En als scherp contrast daarmee, wordt hier voor ogen gesteld de weldaden die hen te beurt viel toen ze christen werden. Wat hier staat is een samenvatting van de Hebreeënbrief. Het gaat over de tegenstelling, de verandering die er gekomen is ná het Oude Testament, toen het Nieuwe Testament aanbrak, met de komst van Jezus Christus. De Hebreeën hebben die verandering aan de lijve ervaren: het waren joden die christen werden. Het heeft hun leven veranderd. Ze hebben nu uitzicht. Ze wisten van vergeving en vernieuwing.
Intussen was dat wel een tijd geleden, die verandering, die bekering. En de verwondering daarover, de blijdschap daarover, was intussen helaas wat weggeëbd. De ijver om zich erin te verdiepen, in de rijkdommen in Christus, die verflauwden. Daarom was het nodig, en dat gebeurt hier, dat opnieuw heel duidelijk gezegd werd en hen voorgehouden werd, waar het nu om ging. Wat het uitzicht was. Waar ze naar toe op weg waren. Niet naar Sinaï, maar naar Sion.

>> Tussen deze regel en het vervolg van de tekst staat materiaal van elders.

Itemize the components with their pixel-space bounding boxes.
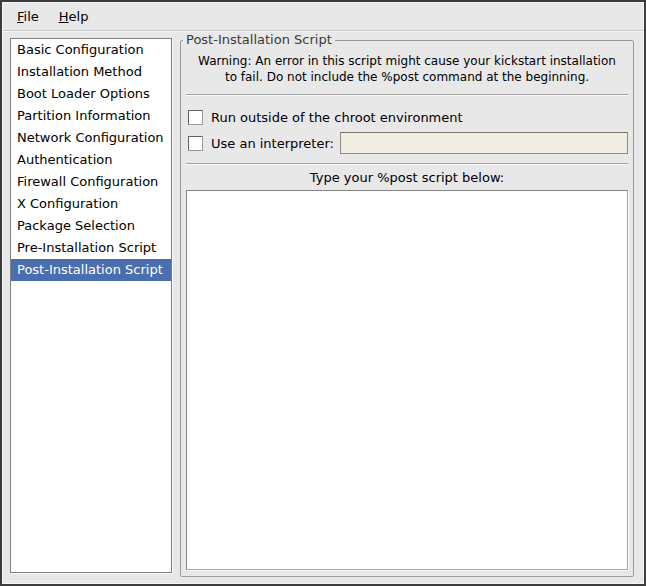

Dat was de berg waar de tempel op was gebouwd. Het huis van God. De plek waar God woonde. Hier wordt God de levende God genoemd. In de eerste zin al. De God die in beweging is. Hij verlangt ernaar om bij Zijn volk te wonen. Dat gebeurde te Sion. Als een begin van wat er straks in volledigheid komen zal – dat God de levende God zal wonen bij Zijn volk, in de stad die straks uit de hemel zal neerdalen, het hemelse Jeruzalem.
Dat wordt die mensen en ons vanavond voorgehouden. Dat visioen. Daarheen zijn we op weg. Dit uitzicht. U weet, in Hebreeën 11 staat dat, dat Abraham destijds al naar die stad heeft verlangt. Die stad met fundamenten – waarvan God de bouwmeester was. Aandoenlijk staat er: God schaamde zich niet, Hij had hun een stad bereid. Abraham kon niet naar iets verlangen wat God niet in voorraad had. In Openbaring lezen we: zie de tent van God is bij de mensen, Hij zal bij hen wonen, Hij zal hun God zijn. Dat is het einddoel van uw en mijn geloof. Bij God, voor altijd, Thuis mogen komen. Abraham woonde in tenten, altijd op reis, altijd onzeker en kwetsbaar. Hij verlangde naar die stad, waar hij eindelijk Thuis zou mogen komen, bij God.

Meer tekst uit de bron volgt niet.